'''

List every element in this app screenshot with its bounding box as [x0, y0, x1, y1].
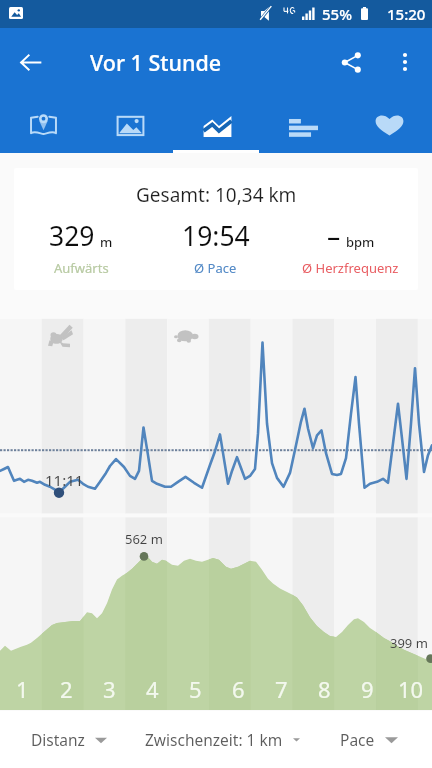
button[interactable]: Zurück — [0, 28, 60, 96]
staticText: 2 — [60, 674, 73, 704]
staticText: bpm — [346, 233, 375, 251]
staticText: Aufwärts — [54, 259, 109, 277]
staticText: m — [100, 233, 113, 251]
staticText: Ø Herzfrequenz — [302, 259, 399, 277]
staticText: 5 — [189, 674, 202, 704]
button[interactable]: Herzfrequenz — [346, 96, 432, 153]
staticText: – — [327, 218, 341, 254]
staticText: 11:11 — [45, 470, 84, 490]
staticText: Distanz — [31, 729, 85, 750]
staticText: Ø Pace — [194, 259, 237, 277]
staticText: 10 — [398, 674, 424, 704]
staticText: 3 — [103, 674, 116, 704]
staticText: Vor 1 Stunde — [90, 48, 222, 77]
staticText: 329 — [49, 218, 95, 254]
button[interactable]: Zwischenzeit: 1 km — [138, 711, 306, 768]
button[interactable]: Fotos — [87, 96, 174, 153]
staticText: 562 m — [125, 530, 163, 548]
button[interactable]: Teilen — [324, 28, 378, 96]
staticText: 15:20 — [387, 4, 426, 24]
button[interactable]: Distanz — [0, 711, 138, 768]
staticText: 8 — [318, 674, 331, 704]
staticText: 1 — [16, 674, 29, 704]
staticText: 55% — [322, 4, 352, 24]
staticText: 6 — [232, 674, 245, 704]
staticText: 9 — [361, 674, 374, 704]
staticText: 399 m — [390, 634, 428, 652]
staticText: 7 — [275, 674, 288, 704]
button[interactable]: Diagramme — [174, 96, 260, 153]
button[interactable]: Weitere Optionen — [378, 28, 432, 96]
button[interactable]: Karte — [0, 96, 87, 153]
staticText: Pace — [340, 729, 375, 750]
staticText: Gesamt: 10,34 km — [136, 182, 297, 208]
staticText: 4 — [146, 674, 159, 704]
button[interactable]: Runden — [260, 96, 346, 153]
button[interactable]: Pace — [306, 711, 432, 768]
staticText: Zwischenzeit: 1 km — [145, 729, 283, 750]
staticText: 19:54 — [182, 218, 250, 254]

'''

Tally lines in the listing above that include the word "Zwischenzeit"; respond with that number only.

2